◆ Task inputs ◆
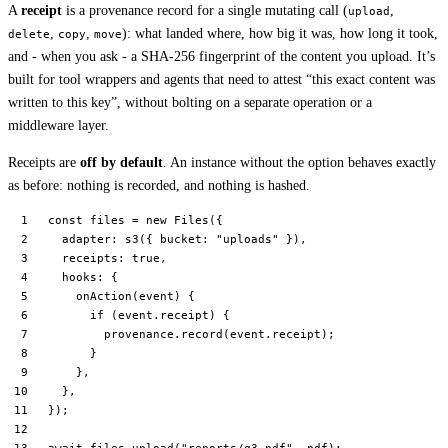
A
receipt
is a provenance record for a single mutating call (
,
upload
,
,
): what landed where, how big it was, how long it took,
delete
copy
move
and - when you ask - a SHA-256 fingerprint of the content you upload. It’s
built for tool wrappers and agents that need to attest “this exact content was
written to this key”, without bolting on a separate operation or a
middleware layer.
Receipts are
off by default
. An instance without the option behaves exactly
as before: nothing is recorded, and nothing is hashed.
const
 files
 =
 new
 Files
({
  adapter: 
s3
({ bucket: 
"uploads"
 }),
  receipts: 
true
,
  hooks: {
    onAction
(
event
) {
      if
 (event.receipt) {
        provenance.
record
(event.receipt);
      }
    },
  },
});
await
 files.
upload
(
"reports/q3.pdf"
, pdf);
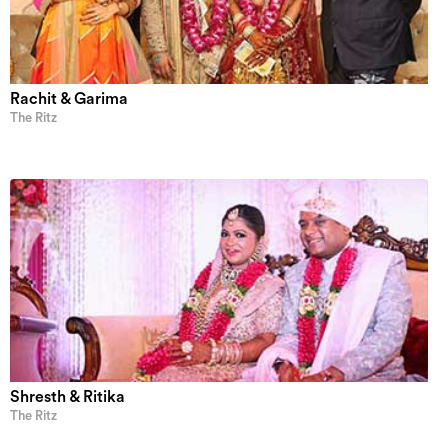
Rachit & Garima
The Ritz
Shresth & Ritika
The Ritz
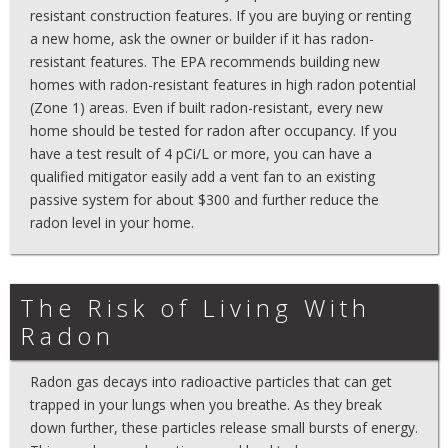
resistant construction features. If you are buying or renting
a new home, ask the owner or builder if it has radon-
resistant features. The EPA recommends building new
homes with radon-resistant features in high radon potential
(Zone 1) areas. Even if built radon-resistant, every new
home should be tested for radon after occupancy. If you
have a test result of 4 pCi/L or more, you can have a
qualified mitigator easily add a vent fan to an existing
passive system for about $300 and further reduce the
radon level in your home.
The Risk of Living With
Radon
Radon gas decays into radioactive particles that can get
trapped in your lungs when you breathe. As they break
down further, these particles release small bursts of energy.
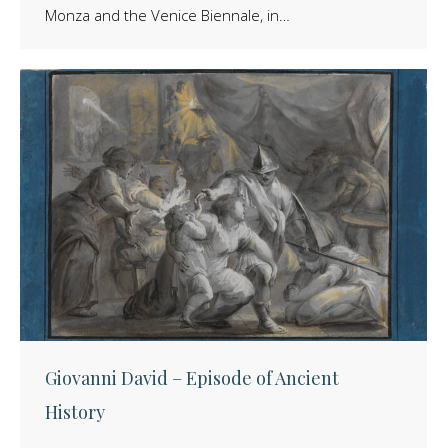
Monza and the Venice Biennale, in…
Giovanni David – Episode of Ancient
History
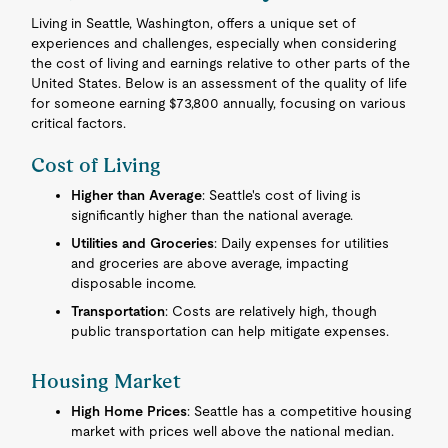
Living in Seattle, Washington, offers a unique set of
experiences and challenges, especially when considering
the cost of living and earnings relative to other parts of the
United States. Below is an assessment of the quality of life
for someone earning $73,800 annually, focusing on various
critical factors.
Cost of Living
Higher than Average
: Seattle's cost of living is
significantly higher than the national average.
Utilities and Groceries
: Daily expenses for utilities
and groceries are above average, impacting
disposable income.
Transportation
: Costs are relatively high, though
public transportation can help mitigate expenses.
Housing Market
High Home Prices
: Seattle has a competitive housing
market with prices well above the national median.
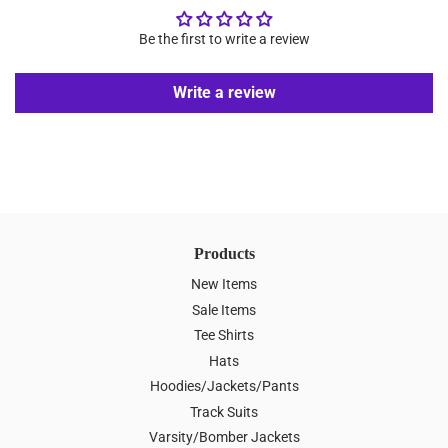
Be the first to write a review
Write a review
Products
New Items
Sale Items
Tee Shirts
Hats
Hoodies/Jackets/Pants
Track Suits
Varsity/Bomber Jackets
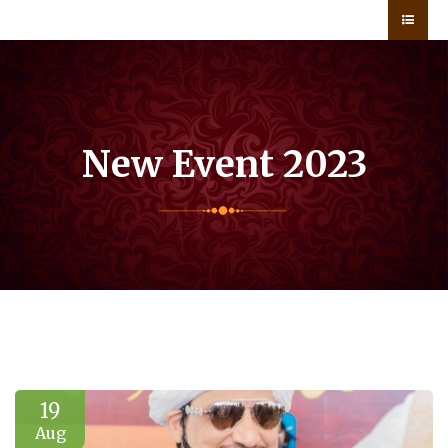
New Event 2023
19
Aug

◆ Task details ◆
Copy every line of the records above that contains "when".

◆ Finished task ◆
and - when you ask - a SHA-256 fingerprint of the content you upload. It’s
trapped in your lungs when you breathe. As they break
experiences and challenges, especially when considering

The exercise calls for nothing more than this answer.